======== Given data
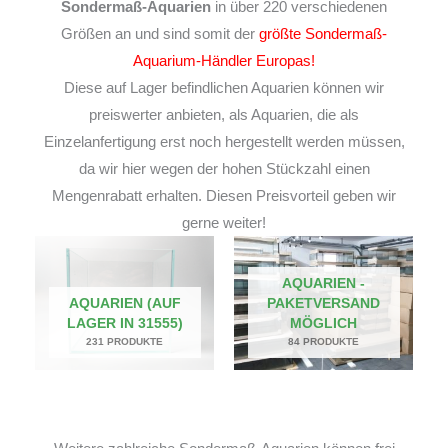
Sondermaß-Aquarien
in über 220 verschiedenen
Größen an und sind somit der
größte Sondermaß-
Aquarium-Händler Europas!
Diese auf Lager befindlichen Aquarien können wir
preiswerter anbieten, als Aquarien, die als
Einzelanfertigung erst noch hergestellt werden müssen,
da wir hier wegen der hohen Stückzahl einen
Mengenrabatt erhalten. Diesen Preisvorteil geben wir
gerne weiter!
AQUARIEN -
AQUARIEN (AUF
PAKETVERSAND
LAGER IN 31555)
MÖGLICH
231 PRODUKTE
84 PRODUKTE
================
======== Given data
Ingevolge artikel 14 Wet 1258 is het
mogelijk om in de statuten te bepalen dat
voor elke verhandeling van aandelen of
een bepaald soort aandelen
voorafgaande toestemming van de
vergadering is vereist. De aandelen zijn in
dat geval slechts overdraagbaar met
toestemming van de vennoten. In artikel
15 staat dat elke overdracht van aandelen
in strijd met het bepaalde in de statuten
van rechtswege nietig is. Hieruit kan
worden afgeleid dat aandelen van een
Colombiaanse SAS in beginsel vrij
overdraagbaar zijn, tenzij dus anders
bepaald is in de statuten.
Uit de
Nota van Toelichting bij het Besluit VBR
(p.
================
======== Given data
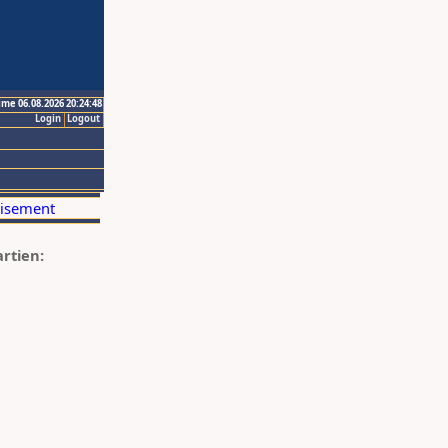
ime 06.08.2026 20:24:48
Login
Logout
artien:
================
Task objective → Could you copy out every line in the listing where the word "elke" appears?

Reply to the exercise →
voor elke verhandeling van aandelen of
15 staat dat elke overdracht van aandelen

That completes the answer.